> [EXERCISE AIM]
Transcribe, word for word and without additions, each line below from the one containing "Заказчику уникального ключа" through the one containing "бесперебойного доступа Заказчика", both ends included.

> [EXTRACTED RECORDS]
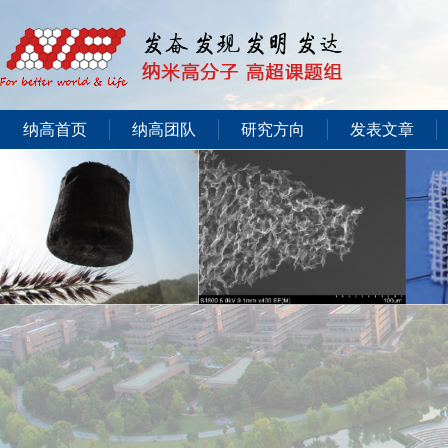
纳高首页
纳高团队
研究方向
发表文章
--
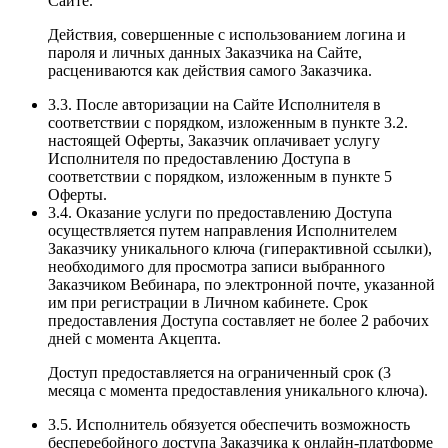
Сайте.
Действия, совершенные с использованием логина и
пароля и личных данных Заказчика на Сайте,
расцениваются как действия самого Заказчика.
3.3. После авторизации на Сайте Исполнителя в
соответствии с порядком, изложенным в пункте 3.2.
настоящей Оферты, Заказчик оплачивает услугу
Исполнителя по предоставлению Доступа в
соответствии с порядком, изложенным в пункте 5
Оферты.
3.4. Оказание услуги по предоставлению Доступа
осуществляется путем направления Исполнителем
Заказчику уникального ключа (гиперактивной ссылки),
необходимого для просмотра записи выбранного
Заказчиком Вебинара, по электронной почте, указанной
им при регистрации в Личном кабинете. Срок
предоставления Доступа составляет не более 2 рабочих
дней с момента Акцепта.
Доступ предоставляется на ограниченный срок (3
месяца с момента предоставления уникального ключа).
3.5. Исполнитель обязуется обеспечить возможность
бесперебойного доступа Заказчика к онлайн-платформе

> [TASK OUTPUT]
Заказчику уникального ключа (гиперактивной ссылки),
необходимого для просмотра записи выбранного
Заказчиком Вебинара, по электронной почте, указанной
им при регистрации в Личном кабинете. Срок
предоставления Доступа составляет не более 2 рабочих
дней с момента Акцепта.
Доступ предоставляется на ограниченный срок (3
месяца с момента предоставления уникального ключа).
3.5. Исполнитель обязуется обеспечить возможность
бесперебойного доступа Заказчика к онлайн-платформе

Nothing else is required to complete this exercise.